▸ **AIM OF THE TASK**: Only lines that contain the word "cada" belong in the answer; copy them from the records below.
RECORDS FOR THIS TASK section start
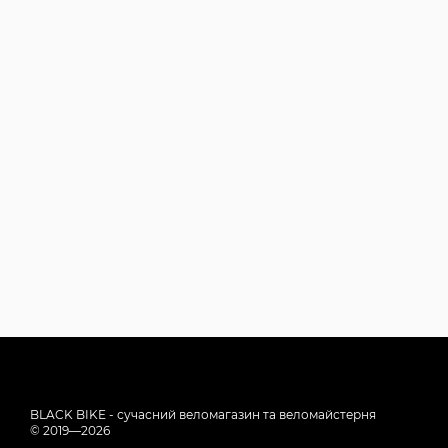
BLACK BIKE - сучасний веломагазин та веломайстерня
© 2019—2026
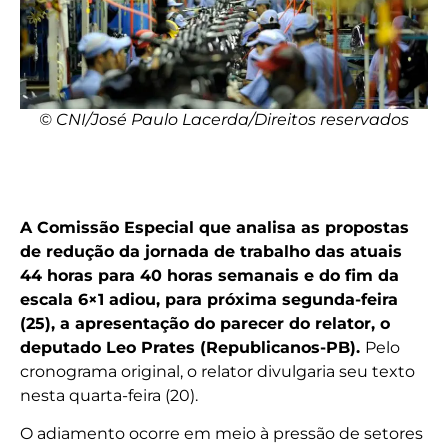
© CNI/José Paulo Lacerda/Direitos reservados
A Comissão Especial que analisa as propostas
de redução da jornada de trabalho das atuais
44 horas para 40 horas semanais e do fim da
escala 6×1 adiou, para próxima segunda-feira
(25), a apresentação do parecer do relator, o
deputado Leo Prates (Republicanos-PB).
Pelo
cronograma original, o relator divulgaria seu texto
nesta quarta-feira (20).
O adiamento ocorre em meio à pressão de setores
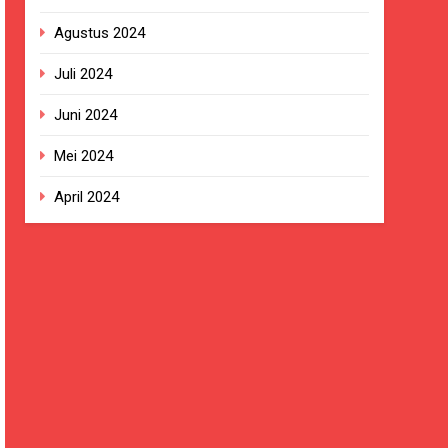
Agustus 2024
Juli 2024
Juni 2024
Mei 2024
April 2024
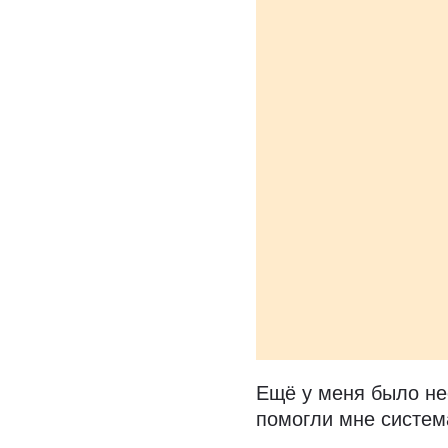
Ещё у меня было не
помогли мне систем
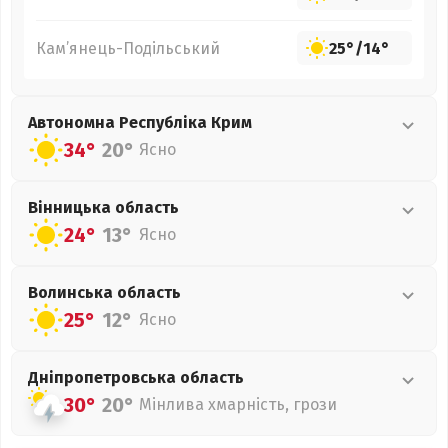
Кам’янець-Подільський
25°
/
14°
Автономна Республіка Крим
34°
20°
Ясно
Вінницька
область
24°
13°
Ясно
Волинська
область
25°
12°
Ясно
Дніпропетровська
область
30°
20°
Мінлива хмарність, грози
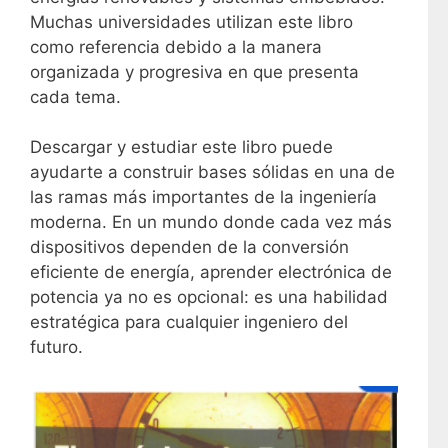
Muchas universidades utilizan este libro
como referencia debido a la manera
organizada y progresiva en que presenta
cada tema.
Descargar y estudiar este libro puede
ayudarte a construir bases sólidas en una de
las ramas más importantes de la ingeniería
moderna. En un mundo donde cada vez más
dispositivos dependen de la conversión
eficiente de energía, aprender electrónica de
potencia ya no es opcional: es una habilidad
estratégica para cualquier ingeniero del
futuro.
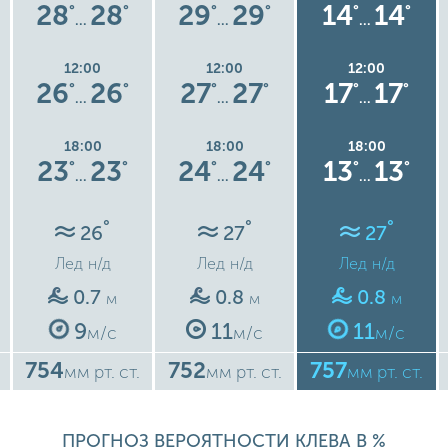
28
28
29
29
14
14
°
°
°
°
°
°
…
…
…
12:00
12:00
12:00
26
26
27
27
17
17
°
°
°
°
°
°
…
…
…
18:00
18:00
18:00
23
23
24
24
13
13
°
°
°
°
°
°
…
…
…
°
°
°
26
27
27
Лед
н/д
Лед
н/д
Лед
н/д
0.7
0.8
0.8
м
м
м
9
11
11
м/с
м/с
м/с
754
752
757
мм рт. ст.
мм рт. ст.
мм рт. ст.
ПРОГНОЗ ВЕРОЯТНОСТИ КЛЕВА В %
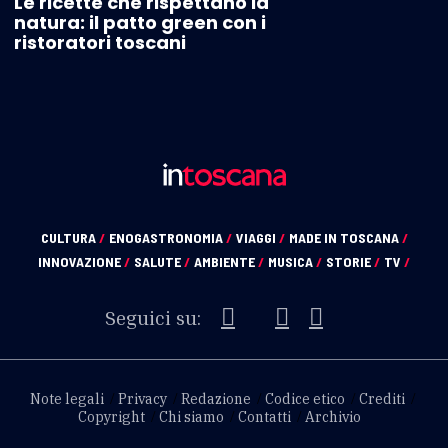
Le ricette che rispettano la
natura: il patto green con i
ristoratori toscani
CULTURA
/
ENOGASTRONOMIA
/
VIAGGI
/
MADE IN TOSCANA
/
INNOVAZIONE
/
SALUTE
/
AMBIENTE
/
MUSICA
/
STORIE
/
TV
/
Seguici su:
Note legali
Privacy
Redazione
Codice etico
Crediti
Copyright
Chi siamo
Contatti
Archivio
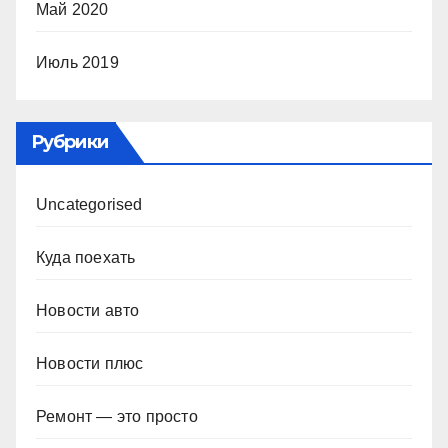
Май 2020
Июль 2019
Рубрики
Uncategorised
Куда поехать
Новости авто
Новости плюс
Ремонт — это просто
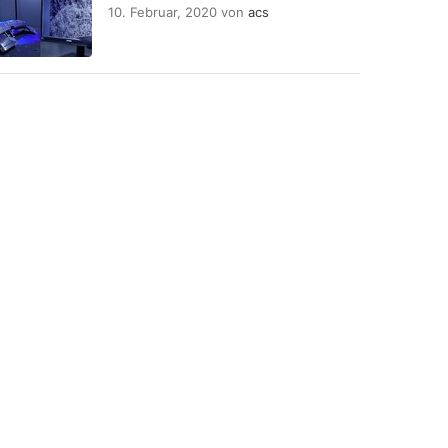
10. Februar, 2020
von
acs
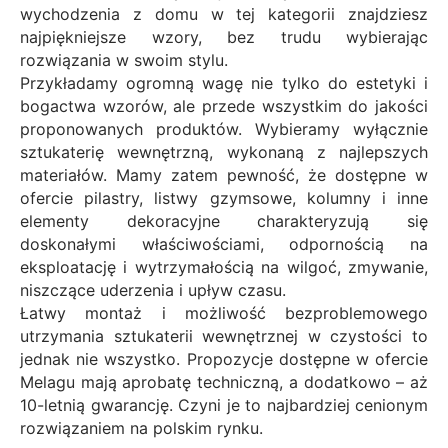
wychodzenia z domu w tej kategorii znajdziesz
najpiękniejsze wzory, bez trudu wybierając
rozwiązania w swoim stylu.
Przykładamy ogromną wagę nie tylko do estetyki i
bogactwa wzorów, ale przede wszystkim do jakości
proponowanych produktów. Wybieramy wyłącznie
sztukaterię wewnętrzną, wykonaną z najlepszych
materiałów. Mamy zatem pewność, że dostępne w
ofercie pilastry, listwy gzymsowe, kolumny i inne
elementy dekoracyjne charakteryzują się
doskonałymi właściwościami, odpornością na
eksploatację i wytrzymałością na wilgoć, zmywanie,
niszczące uderzenia i upływ czasu.
Łatwy montaż i możliwość bezproblemowego
utrzymania sztukaterii wewnętrznej w czystości to
jednak nie wszystko. Propozycje dostępne w ofercie
Melagu mają aprobatę techniczną, a dodatkowo – aż
10-letnią gwarancję. Czyni je to najbardziej cenionym
rozwiązaniem na polskim rynku.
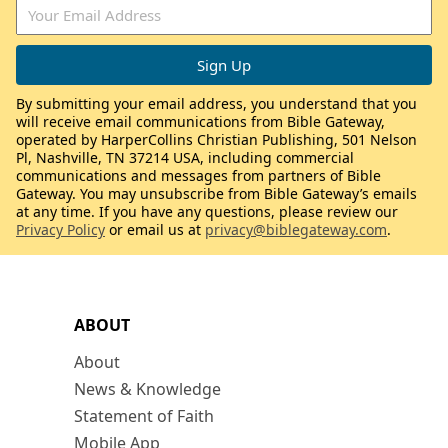
By submitting your email address, you understand that you
will receive email communications from Bible Gateway,
operated by HarperCollins Christian Publishing, 501 Nelson
Pl, Nashville, TN 37214 USA, including commercial
communications and messages from partners of Bible
Gateway. You may unsubscribe from Bible Gateway’s emails
at any time. If you have any questions, please review our
Privacy Policy
or email us at
privacy@biblegateway.com
.
ABOUT
About
News & Knowledge
Statement of Faith
Mobile App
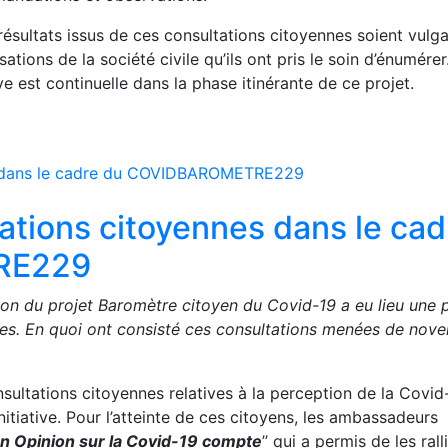
ésultats issus de ces consultations citoyennes soient vulga
tions de la société civile qu’ils ont pris le soin d’énumérer.
e est continuelle dans la phase itinérante de ce projet.
ations citoyennes dans le cad
RE229
tion du projet Baromètre citoyen du Covid-19 a eu lieu une 
nnes. En quoi ont consisté ces consultations menées de nov
sultations citoyennes relatives à la perception de la Covid
initiative. Pour l’atteinte de ces citoyens, les ambassadeurs
n Opinion sur la Covid-19 compte
’’ qui a permis de les rall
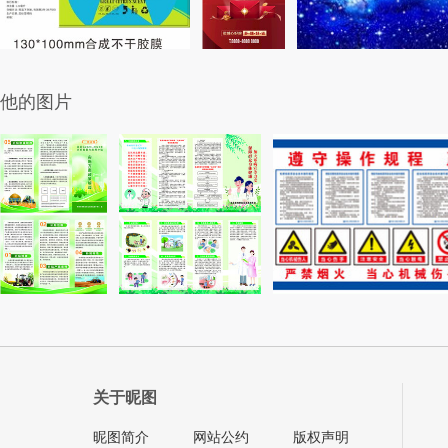
他的图片
关于昵图
昵图简介
网站公约
版权声明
RECORDS FOR THIS TASK section end
▸ **TASK OUTPUT**:
cada tema.
moderna. En un mundo donde cada vez más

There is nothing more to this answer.